::: Source material

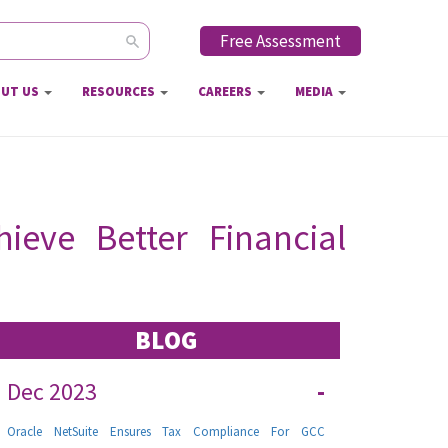
Free Assessment
ch form
UT US
RESOURCES
CAREERS
MEDIA
eve Better Financial
BLOG
Dec 2023
-
Oracle NetSuite Ensures Tax Compliance For GCC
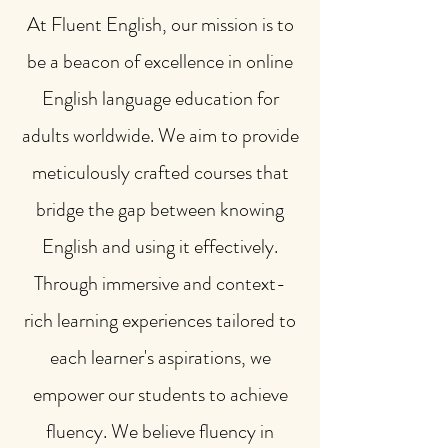
At Fluent English, our mission is to
be a beacon of excellence in online
English language education for
adults worldwide. We aim to provide
meticulously crafted courses that
bridge the gap between knowing
English and using it effectively.
Through immersive and context-
rich learning experiences tailored to
each learner's aspirations, we
empower our students to achieve
fluency. We believe fluency in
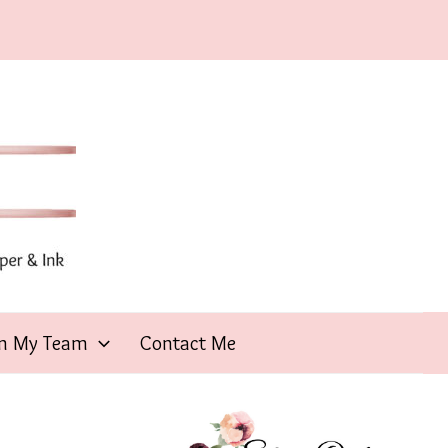
in My Team
Contact Me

::::::

### Exercise description
Would you reproduce the listing above exactly, without any of its images?

### Expected answer
Free Assessment
ch form
UT US
RESOURCES
CAREERS
MEDIA
eve Better Financial
BLOG
Dec 2023
-
Oracle NetSuite Ensures Tax Compliance For GCC
At Fluent English, our mission is to
be a beacon of excellence in online
English language education for
adults worldwide. We aim to provide
meticulously crafted courses that
bridge the gap between knowing
English and using it effectively.
Through immersive and context-
rich learning experiences tailored to
each learner's aspirations, we
empower our students to achieve
fluency. We believe fluency in
in My Team
Contact Me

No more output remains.